Exercise:
Below are some entries; report how many of their lines contain the word "child", giving nothing besides the number.

Data items
=== Section Start ===

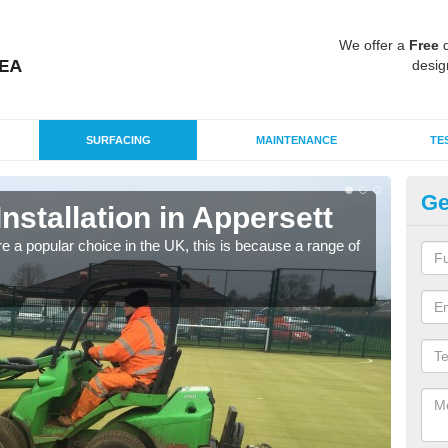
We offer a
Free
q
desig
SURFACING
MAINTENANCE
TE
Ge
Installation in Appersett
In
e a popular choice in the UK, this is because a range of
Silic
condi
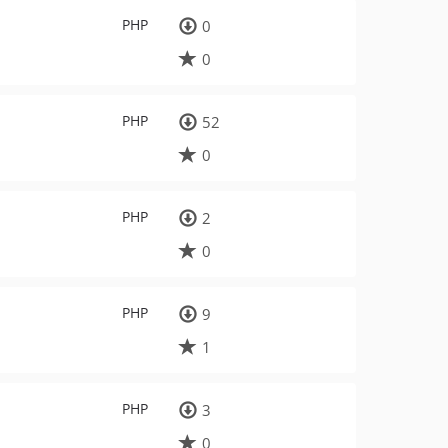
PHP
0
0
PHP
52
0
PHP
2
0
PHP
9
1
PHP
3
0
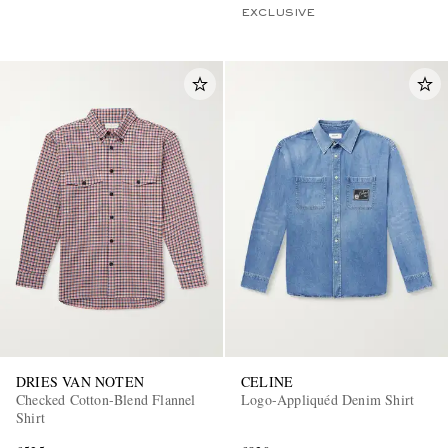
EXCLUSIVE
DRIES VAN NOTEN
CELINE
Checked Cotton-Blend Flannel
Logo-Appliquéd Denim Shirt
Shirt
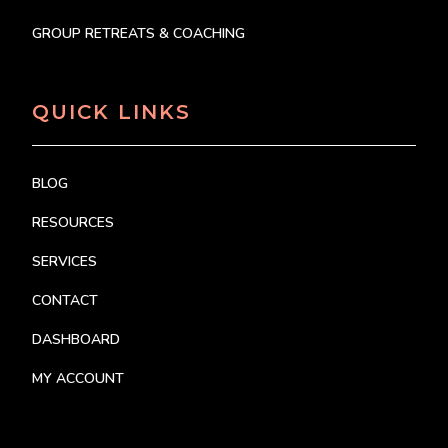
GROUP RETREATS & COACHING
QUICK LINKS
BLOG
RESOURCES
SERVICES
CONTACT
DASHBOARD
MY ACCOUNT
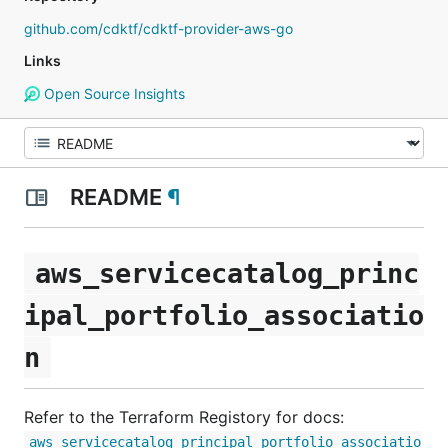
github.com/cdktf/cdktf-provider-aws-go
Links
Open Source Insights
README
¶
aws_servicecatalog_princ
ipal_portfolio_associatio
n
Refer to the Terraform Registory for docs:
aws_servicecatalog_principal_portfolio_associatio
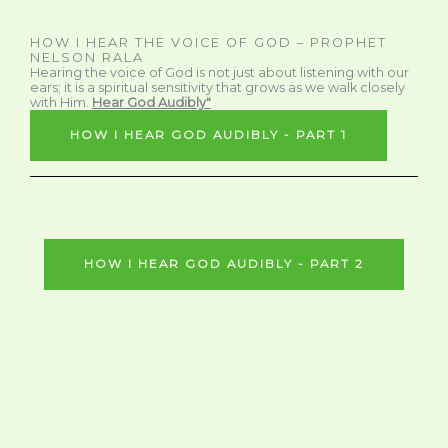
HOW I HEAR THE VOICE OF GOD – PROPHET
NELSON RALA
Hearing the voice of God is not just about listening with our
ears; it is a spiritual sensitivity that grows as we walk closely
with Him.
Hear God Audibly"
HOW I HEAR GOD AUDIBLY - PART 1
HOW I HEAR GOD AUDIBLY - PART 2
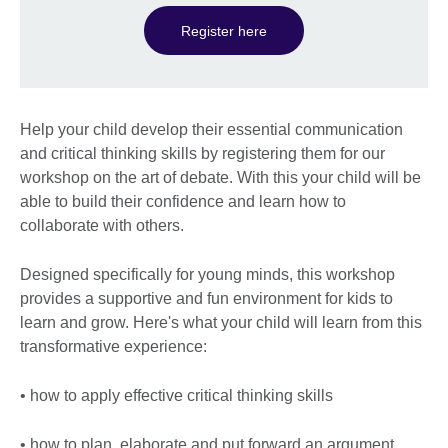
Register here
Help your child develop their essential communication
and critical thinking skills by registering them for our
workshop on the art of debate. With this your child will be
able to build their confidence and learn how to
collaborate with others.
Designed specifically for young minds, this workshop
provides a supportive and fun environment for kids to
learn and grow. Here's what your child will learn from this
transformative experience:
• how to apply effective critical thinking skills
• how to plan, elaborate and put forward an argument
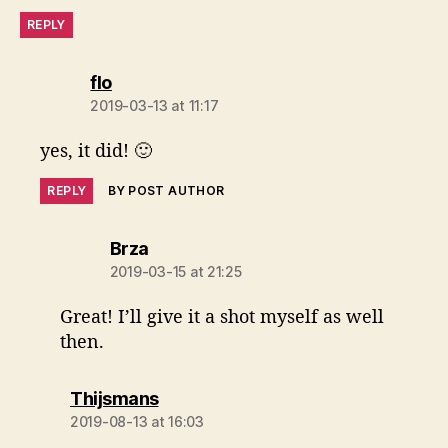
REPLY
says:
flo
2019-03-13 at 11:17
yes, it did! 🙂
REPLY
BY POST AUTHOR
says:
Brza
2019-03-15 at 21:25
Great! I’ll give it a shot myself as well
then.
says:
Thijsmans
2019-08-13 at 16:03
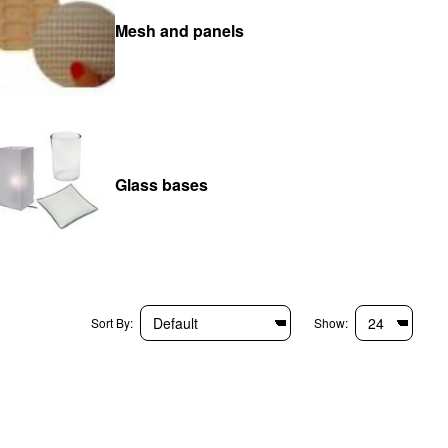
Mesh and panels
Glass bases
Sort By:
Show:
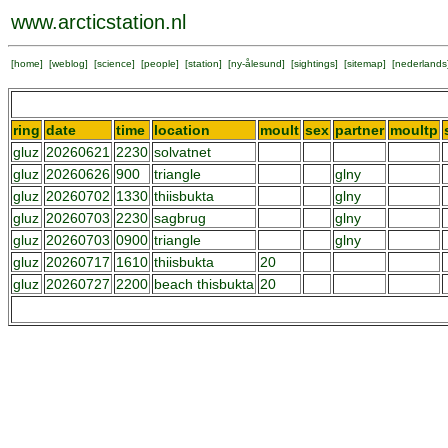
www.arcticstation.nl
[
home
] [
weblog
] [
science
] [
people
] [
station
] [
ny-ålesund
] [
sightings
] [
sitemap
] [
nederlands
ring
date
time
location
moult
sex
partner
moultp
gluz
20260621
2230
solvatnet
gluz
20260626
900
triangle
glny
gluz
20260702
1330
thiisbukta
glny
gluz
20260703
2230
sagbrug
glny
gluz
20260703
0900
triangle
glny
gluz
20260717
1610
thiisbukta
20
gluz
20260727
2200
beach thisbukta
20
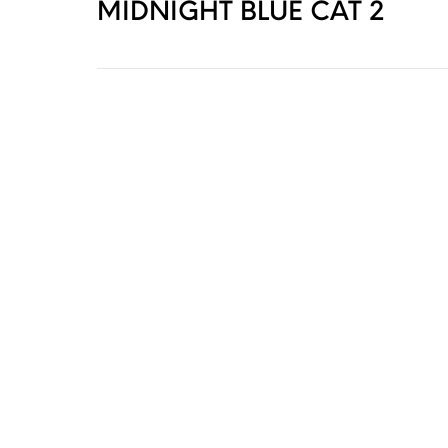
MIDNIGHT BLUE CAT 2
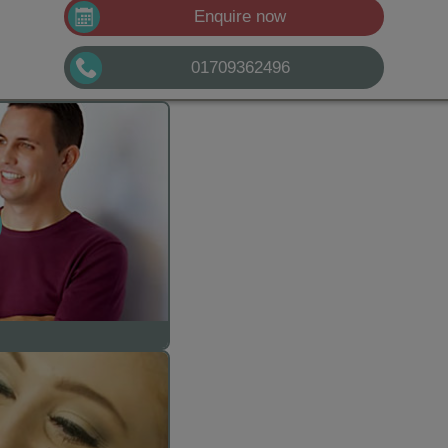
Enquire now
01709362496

=== Section End ===
=== Section Start ===

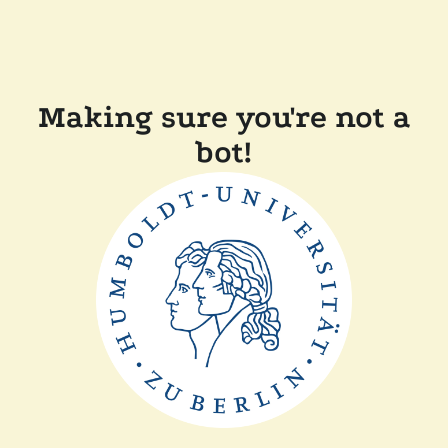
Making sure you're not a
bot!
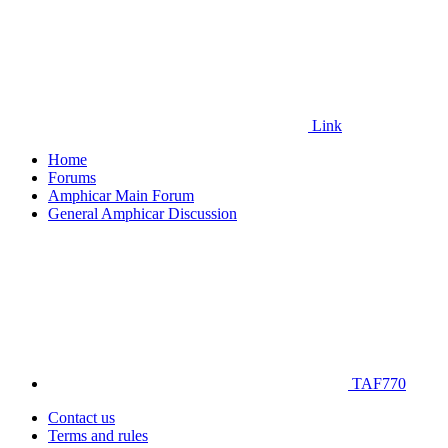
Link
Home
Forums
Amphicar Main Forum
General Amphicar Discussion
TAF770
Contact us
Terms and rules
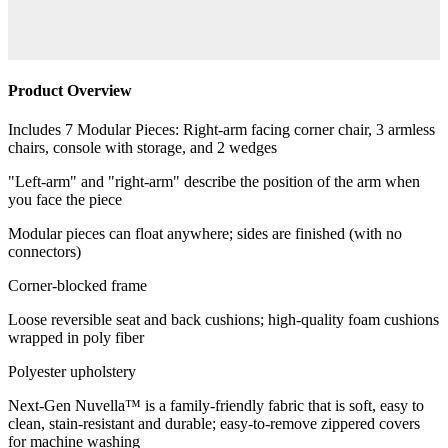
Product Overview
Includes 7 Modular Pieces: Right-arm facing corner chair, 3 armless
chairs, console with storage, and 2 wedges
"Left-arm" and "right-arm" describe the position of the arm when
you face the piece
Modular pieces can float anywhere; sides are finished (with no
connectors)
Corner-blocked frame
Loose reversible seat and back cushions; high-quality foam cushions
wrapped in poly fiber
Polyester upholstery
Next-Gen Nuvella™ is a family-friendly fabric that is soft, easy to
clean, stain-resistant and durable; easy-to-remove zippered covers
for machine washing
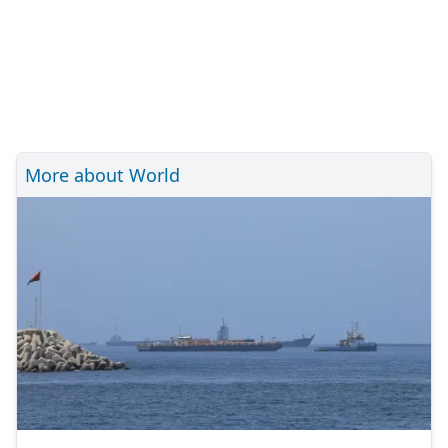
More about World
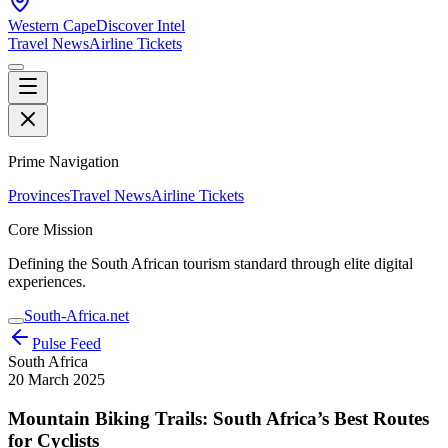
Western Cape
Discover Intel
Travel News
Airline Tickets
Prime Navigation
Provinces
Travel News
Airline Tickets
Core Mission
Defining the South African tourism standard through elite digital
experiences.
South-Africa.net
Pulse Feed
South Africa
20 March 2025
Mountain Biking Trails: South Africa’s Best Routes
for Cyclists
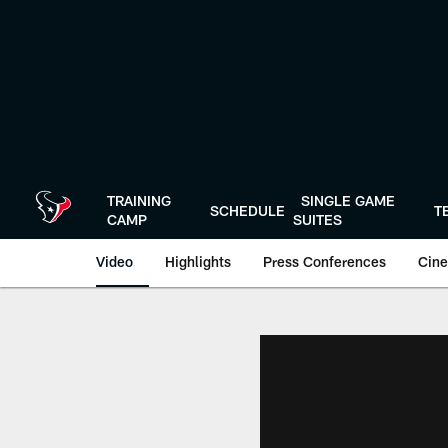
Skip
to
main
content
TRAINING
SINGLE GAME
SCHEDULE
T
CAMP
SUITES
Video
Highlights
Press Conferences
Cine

=== Section End ===
=== Section Start ===

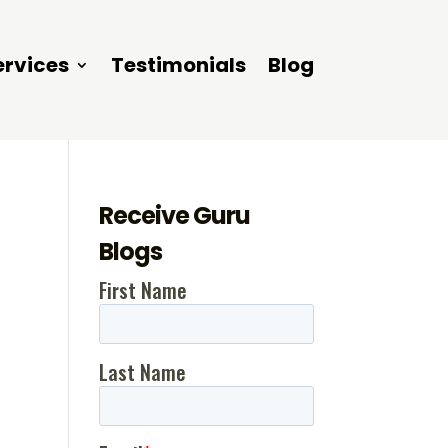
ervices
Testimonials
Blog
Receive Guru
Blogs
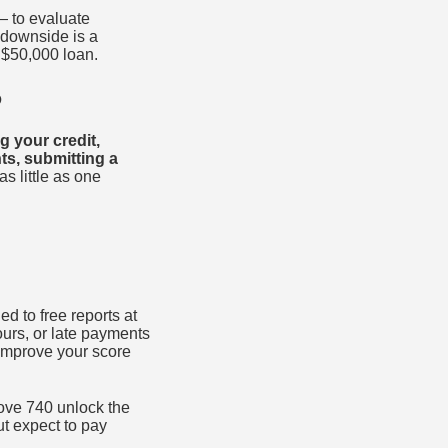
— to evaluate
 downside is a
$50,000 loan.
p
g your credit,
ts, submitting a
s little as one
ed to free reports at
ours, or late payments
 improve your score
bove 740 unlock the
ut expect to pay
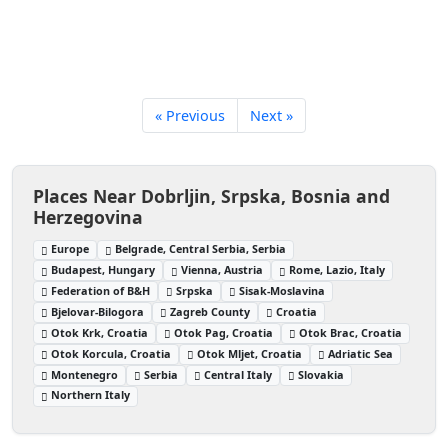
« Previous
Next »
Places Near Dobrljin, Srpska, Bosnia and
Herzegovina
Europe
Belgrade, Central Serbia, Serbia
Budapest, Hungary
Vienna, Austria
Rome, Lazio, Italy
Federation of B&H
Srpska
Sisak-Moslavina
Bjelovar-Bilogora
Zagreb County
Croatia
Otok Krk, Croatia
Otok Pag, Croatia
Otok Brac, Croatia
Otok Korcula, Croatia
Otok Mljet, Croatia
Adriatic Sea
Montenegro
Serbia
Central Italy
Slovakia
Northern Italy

=== Section End ===

Output:
3